Teresa Ko, Freshfields’ China chairman and a corporate partner in Hong Kong, is the key relationship keeper for Alibaba. In August 2007, the relationship was further cemented as Freshfields Hong Kong partner Timothy Steinert joined the group as general counsel shortly after its Hong Kong IPO.
Naturally, when the group kickstarted its plan for a $60bn IPO and listing in Hong Kong earlier this year, the magic circle firm was again instructed. However, Freshfields seems to have lost control of the relationship after Alibaba’s listing plan took a U-turn.
At the end of September, talks collapsed between Alibaba and the Hong Kong Stock Exchange over the company’s proposals to control the make-up of its board following its public float. Alibaba expressed its intention to abandon the Hong Kong plans and turn to New York instead for its IPO.
Sources close to the matter recently confirmed that US firm Simpson Thacher & Bartlett, fielding Hong Kong partner Chen Leiming, has secured the lead counsel role for Alibaba’s New York debut. The firm has previously acted on several of the group’s major transactions, such as advising the underwriters in Alibaba.com’s IPO and advising Alibaba itself on its $586m acquisition of a stake in Weibo Corporation from Nasdaq-listed Sina (30 April 2013).
Given that Alibaba’s main businesses and assets are located in China, long-serving Chinese firm Fangda Partners is said to have maintained its role as the issuer’s PRC counsel. But sources are speculating that should Alibaba’s US IPO go ahead, Freshfields, which has primarily provided Hong Kong legal advice to the company, would lose its place on the global offering.
A partner in Freshfields also told The Lawyer that it’s uncertain at the moment about what the firm’s role would be for the client.
“For IPOs in the US, there is no need for Hong Kong and English law advice. Freshfields is likely to be dropped from the main line-up, but there is a possibility that it can still take certain support roles given its involvement in the preparation,” said a capital markets partner of an international firm in Hong Kong. “It might be a big financial pitfall for Freshfields, as the fees for the lead counsel in similar-sized Hong Kong IPOs could go up to £3m if successful.”
Some other partners estimated a much smaller impact.
“Legal advisers are paid according to the amount of work and hours undertaken instead of a percentage of the total proceedings of the IPO. In the current market, the international counsel legal fees for a big-ticket IPO would be around [US] $2m to $3m,” said another Hong Kong capital markets partner. “Clients will generally make milestone payments, so Freshfields will be paid for the work it has done. It may lose a success bonus.”
There may be limited immediate impacts on Freshfields’ fee income.
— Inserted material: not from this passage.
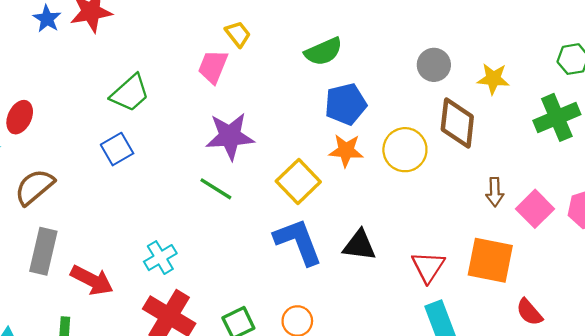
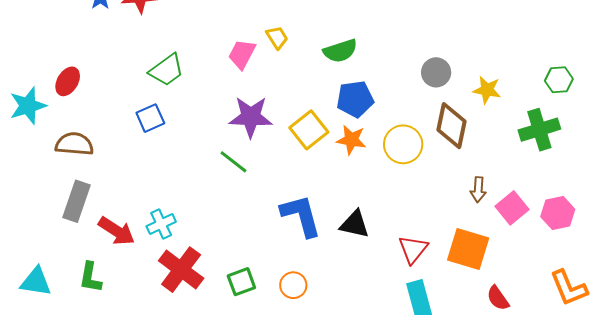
yellow trapezoid: (238, 34) -> (277, 38), moved
yellow square: (298, 182) -> (309, 130), moved
brown semicircle: (34, 187) -> (74, 144), turned 39
cyan cross: (160, 258) -> (161, 224), moved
But in the longer term the firm may lose out more on future M&A and corporate matters of the globalising company.
Slaughter and May, which has also been working regularly with Alibaba, could be another affected. In the IPO and privatisation of Alibaba.com, the firm acted as the Hong Kong counsel to the underwriters. It was said to be well-placed to win a role on the underwriters’ side if Alibaba were to list in Hong Kong.
For the US counsel role, competition among the New York firms must have been tough. Previously, Sullivan & Cromwell had provided US advice on many capital markets transactions, such as the Alibaba.com IPO and privatisation.
Alibaba Group’s vice-chairman and founding member Joe Tsai was previously an associate in Sullivan & Cromwell’s New York office. This relationship is said to have played in favour of the firm, which was regarded as a strong contender for the US counsel role in Alibaba’s IPO.
Several market observers jokingly contributed Simpson Thacher’s win to its robust client entertainment programme, such as taking clients to a ski resort in Japan and playing mahjong with clients’ families. Despite how much truth is actually in the claims, business development and client relationship management are undoutedly fundamental to any big global players’ success.
However, the hard truth for leading UK firms such as Freshfields and Slaughters is that they are losing out on deals when clients are turning away from Hong Kong to the US and they are yet to find a way to address the US law capability issue.